Yes, it’s time to steal a few more jokes from my father-in-law (F.I.L.). His blog posts range from political comedy to humorous commentary on pop culture.
For those of you who might be new here, he used to write for Alan King, Milton Berle and Jonathan Winters, just to name a few. And all those Dean Martin Roasts, too: Don Rickles, Red Buttons, Phyllis Diller, Sammy Davis, Jr., etc.
A tiny respite from all the frustrating events of the day:
During Christmas a novelty shop was selling a hipster nativity scene that featured JOSEPH with his hair in a “man-bun.” Now we know why MARY was so adamant about remaining a virgin.
In 2016, China formally replaced its one-child policy with a new law allowing two children per family. How thoughtful. Now families will have one child to play with, while the other one is at work.
Employees were caught at a Southern California Pizza Hut smoking marijuana on the job during New Years Eve.
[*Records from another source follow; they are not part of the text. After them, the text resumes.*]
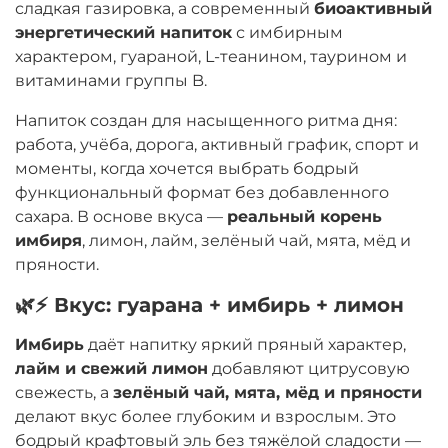
сладкая газировка, а современный
биоактивный
энергетический напиток
с имбирным
характером, гуараной, L-теанином, таурином и
витаминами группы B.
Напиток создан для насыщенного ритма дня:
работа, учёба, дорога, активный график, спорт и
моменты, когда хочется выбрать бодрый
функциональный формат без добавленного
сахара. В основе вкуса —
реальный корень
имбиря
, лимон, лайм, зелёный чай, мята, мёд и
пряности.
🌿⚡ Вкус: гуарана + имбирь + лимон
Имбирь
даёт напитку яркий пряный характер,
лайм и свежий лимон
добавляют цитрусовую
свежесть, а
зелёный чай, мята, мёд и пряности
делают вкус более глубоким и взрослым. Это
бодрый крафтовый эль без тяжёлой сладости —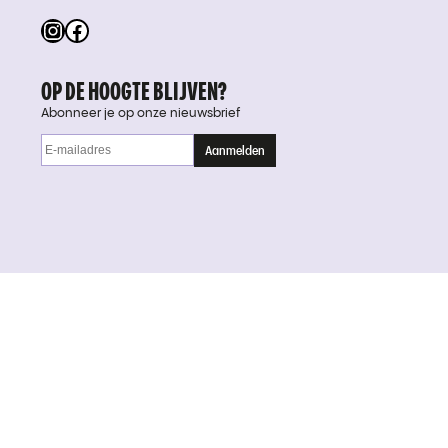
Instagram
Facebook
OP DE HOOGTE BLIJVEN?
Abonneer je op onze nieuwsbrief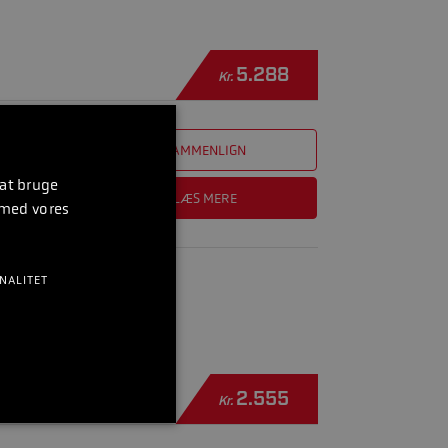
5.288
Kr.
SAMMENLIGN
 at bruge
LÆS MERE
 med vores
NALITET
2.555
Kr.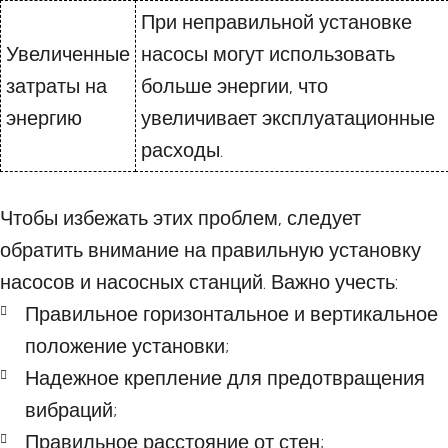
При неправильной установке
Увеличенные
насосы могут использовать
затраты на
больше энергии, что
энергию
увеличивает эксплуатационные
расходы.
Чтобы избежать этих проблем, следует
обратить внимание на правильную установку
насосов и насосных станций. Важно учесть:
Правильное горизонтальное и вертикальное
положение установки;
Надежное крепление для предотвращения
вибраций;
Правильное расстояние от стен;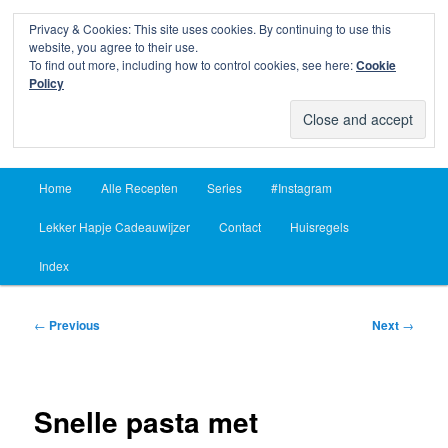
Privacy & Cookies: This site uses cookies. By continuing to use this
Sear
website, you agree to their use.
To find out more, including how to control cookies, see here:
Cookie
Lekker Hapje
Policy
Om je vingers bij af te likken sinds 2004
Main
Home
Alle Recepten
Series
#Instagram
Skip
Skip
menu
Lekker Hapje Cadeauwijzer
Contact
Huisregels
to
to
Index
primary
secondary
content
content
Post
←
Previous
Next
→
navigation
Snelle pasta met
Which explains why every pizza they delivered that night only had two slices left.
Now that the Republicans have taken over the Senate, the House and on Jan. 20th the presidency, they’re going to repeal everything PRESIDENT OBAMA has done. They even told MICHELLE her vegetable garden must go and the kids’ dog is history.
OBAMACARE will be the first the Republicans have promised to repeal, leaving almost 30 million families without health insurance. This is probably what they’ll have to contend with in 2017:
Their annual breast exam will be done at “Hooters.”
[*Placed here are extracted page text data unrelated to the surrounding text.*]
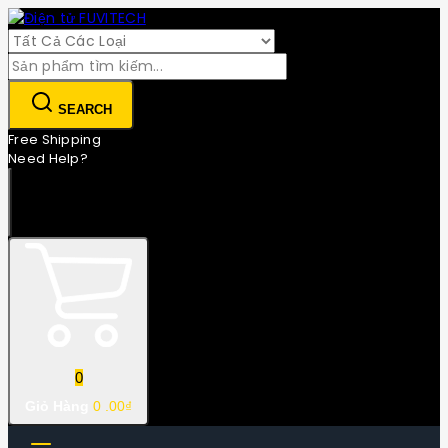
Skip
to
content
Tìm
kiếm:
SEARCH
Free Shipping
Need Help?
0
Giỏ Hàng
0
.00₫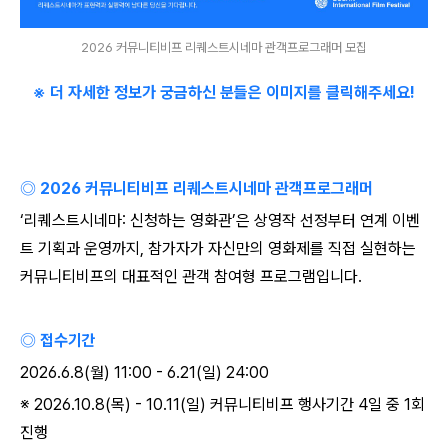
2026 커뮤니티비프 리퀘스트시네마 관객프로그래머 모집
※ 더 자세한 정보가 궁금하신 분들은 이미지를 클릭해주세요
!
◎
2026
커뮤니티비프 리퀘스트시네마 관객프로그래머
‘
리퀘스트시네마
:
신청하는 영화관
’
은 상영작 선정부터 연계 이벤
트 기획과 운영까지
,
참가자가 자신만의 영화제를 직접 실현하는
커뮤니티비프의 대표적인 관객 참여형 프로그램입니다
.
◎ 접수기간
2026.6.8(
월
) 11:00 - 6.21(
일
) 24:00
※ 2026.10.8(
목
) - 10.11(
일
)
커뮤니티비프 행사기간
4
일 중
1
회
진행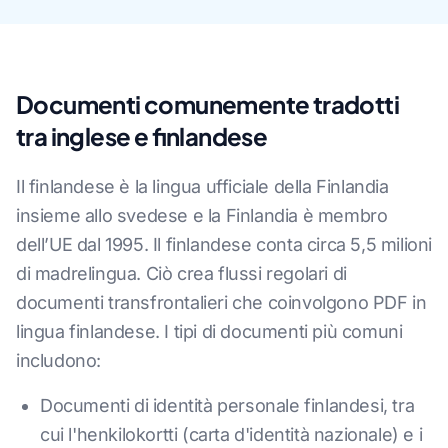
Documenti comunemente tradotti
tra inglese e finlandese
Il finlandese è la lingua ufficiale della Finlandia
insieme allo svedese e la Finlandia è membro
dell’UE dal 1995. Il finlandese conta circa 5,5 milioni
di madrelingua. Ciò crea flussi regolari di
documenti transfrontalieri che coinvolgono PDF in
lingua finlandese. I tipi di documenti più comuni
includono:
Documenti di identità personale finlandesi, tra
cui l'henkilokortti (carta d'identità nazionale) e i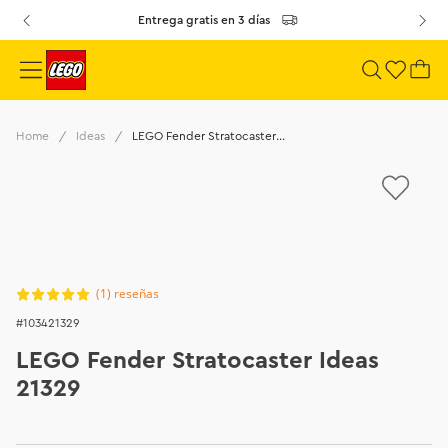
Entrega gratis en 3 días
Ideas
LEGO Fender Stratocaster Ideas 21329
(
1
)
103421329
LEGO Fender Stratocaster Ideas
21329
The only urologist they’ll be able to go to will be “Gus” from “Roto-Rooter.”
Preventive care coverage will now consist of “An Apple A Day.”
They’ll have to see a schizophrenic doctor if they want an on the spot second opinion.
And their prescription will say “Viagra,” but they’ll have to settle for a Popsicle stick and a roll of duct tape.
Another year flew by, but don’t worry you’re not really old until you get a letter from Forest Lawn marked “Urgent!”
–You’re not really old until you wake up to discover your waterbed broke. Then you remember you don’t have a water bed.
–You start buying “Kaopectate In A Drum.”
–You have to put your teeth in a glass — and they laugh at you.
–You bend over to tie your shoelace and you have to look around to see if there’s anything else you can do as long you’re down there.
–You read Playboy Magazine for the same reason you read National Geographic — to see places you’ll never visit again.
–No, you’re not really old until you have breakfast out, order three minute eggs and the waitress wants the money in advance.
This year, can you believe it, between Christmas and New Year’s Day there were over 80 bowl games on TV. We all watch the Rose Bowl and the Orange Bowl. We even look in on newcomers like the Peach Bowl, the Music City Bowl and the Tax Slayer Bowl. As a public service we offer some unpublicized bowl games you might have missed.
“THE SWEET ‘N LOW BOWL” — For those on a diet and are not allowed to watch the “Sugar Bowl.”
“The Dorito Chips Bowl” — Similar to the “Fiesta Bowl” only the losing team ends up covered with guacamole.
The Polyester Bowl — A cheap, but long wearing imitation of the Cotton Bowl.
And of course, “The Tidy Bowl” — For teams who spent the entire season in the dumper.
ABOUT NEW YEAR’S EVE
You know you partied too hard
…if the next morning you had to go to the blood bank to have your eyes drained.
…if at the party you were named “Designated Drunk.”
…if you tried to squeeze the juice out of a roll of Scotch Tape.
…if you tried to put your pants on over your head — and succeeded.
…if you complained to the hostess that the guest bathroom was too small — and you were coming out of the guest closet.